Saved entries
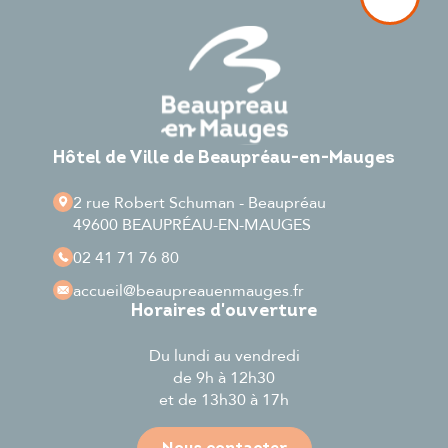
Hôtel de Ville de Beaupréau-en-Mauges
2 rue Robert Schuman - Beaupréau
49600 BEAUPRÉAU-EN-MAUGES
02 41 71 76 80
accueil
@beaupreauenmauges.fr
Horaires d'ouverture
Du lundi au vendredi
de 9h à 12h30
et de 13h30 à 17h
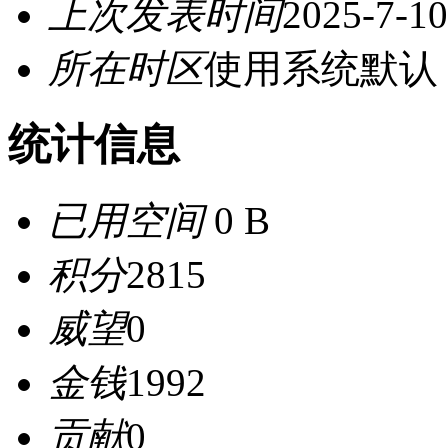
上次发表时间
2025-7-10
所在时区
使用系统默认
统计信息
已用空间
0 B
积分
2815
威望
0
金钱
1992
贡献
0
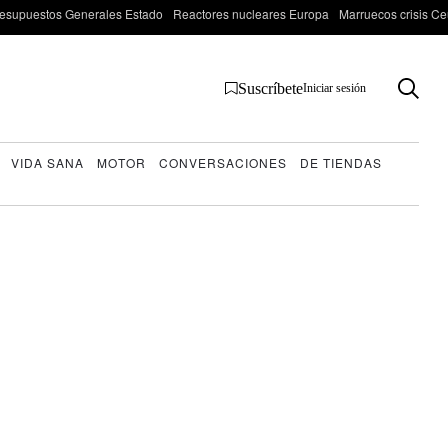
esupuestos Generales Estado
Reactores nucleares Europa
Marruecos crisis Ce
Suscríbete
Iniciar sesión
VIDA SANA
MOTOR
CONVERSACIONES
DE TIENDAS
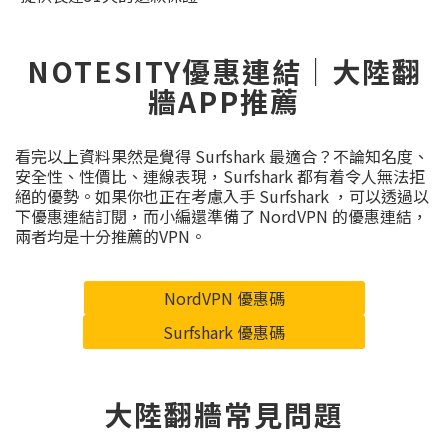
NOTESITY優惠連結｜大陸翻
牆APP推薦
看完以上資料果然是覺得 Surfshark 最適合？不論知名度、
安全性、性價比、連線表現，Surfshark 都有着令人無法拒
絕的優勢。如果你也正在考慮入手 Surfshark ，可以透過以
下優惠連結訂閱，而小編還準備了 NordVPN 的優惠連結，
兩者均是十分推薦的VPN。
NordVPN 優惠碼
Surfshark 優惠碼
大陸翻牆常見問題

---

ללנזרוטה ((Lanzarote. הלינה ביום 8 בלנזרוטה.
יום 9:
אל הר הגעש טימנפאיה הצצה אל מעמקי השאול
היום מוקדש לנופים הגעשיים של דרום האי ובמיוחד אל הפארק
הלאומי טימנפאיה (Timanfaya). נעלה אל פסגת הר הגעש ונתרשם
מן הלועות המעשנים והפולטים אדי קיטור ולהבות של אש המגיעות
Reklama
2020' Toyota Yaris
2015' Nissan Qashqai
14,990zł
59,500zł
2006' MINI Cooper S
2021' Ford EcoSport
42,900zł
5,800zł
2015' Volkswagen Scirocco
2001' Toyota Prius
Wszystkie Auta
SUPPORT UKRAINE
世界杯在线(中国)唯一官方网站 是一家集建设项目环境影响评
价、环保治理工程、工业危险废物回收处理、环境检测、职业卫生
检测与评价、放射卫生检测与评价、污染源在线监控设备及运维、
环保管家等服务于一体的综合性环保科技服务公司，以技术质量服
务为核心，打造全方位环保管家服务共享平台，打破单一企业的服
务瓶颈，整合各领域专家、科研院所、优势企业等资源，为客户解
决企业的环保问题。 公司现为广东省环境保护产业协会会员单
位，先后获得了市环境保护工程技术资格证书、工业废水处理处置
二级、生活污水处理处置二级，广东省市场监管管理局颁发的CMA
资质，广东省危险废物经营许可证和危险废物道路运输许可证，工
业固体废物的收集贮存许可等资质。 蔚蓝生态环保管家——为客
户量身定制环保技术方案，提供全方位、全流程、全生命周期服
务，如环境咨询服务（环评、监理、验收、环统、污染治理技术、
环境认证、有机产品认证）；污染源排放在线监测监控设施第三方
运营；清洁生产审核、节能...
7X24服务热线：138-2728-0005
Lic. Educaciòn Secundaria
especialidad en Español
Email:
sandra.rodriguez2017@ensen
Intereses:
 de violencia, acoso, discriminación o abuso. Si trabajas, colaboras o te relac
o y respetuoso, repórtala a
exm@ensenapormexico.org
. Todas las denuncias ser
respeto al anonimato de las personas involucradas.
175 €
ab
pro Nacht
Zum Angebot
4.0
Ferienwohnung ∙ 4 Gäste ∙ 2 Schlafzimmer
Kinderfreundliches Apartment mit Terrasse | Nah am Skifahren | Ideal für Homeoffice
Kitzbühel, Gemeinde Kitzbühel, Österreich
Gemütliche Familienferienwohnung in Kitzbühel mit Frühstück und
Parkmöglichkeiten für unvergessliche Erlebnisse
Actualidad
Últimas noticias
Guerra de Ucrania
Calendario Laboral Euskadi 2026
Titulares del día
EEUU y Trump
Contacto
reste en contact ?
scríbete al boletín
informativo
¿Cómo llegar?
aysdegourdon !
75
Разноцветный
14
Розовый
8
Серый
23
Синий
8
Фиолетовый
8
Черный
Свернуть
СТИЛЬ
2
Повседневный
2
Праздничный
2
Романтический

==

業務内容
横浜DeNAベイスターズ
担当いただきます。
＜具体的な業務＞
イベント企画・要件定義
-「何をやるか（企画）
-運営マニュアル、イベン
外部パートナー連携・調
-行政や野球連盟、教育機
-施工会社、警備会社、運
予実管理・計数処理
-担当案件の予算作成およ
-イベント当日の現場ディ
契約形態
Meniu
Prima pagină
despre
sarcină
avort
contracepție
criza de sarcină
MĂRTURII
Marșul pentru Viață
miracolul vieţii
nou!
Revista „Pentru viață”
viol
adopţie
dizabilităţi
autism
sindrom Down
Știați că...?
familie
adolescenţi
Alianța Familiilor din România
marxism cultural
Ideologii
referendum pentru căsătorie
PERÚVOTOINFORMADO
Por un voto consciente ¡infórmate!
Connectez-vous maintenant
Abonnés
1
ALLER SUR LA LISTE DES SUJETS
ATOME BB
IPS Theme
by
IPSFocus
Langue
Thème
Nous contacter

**DIRECTIONS:**
Your answer should be a single number: how many lines in the preceding entries contain "Toyota".

**OUTPUT:**
2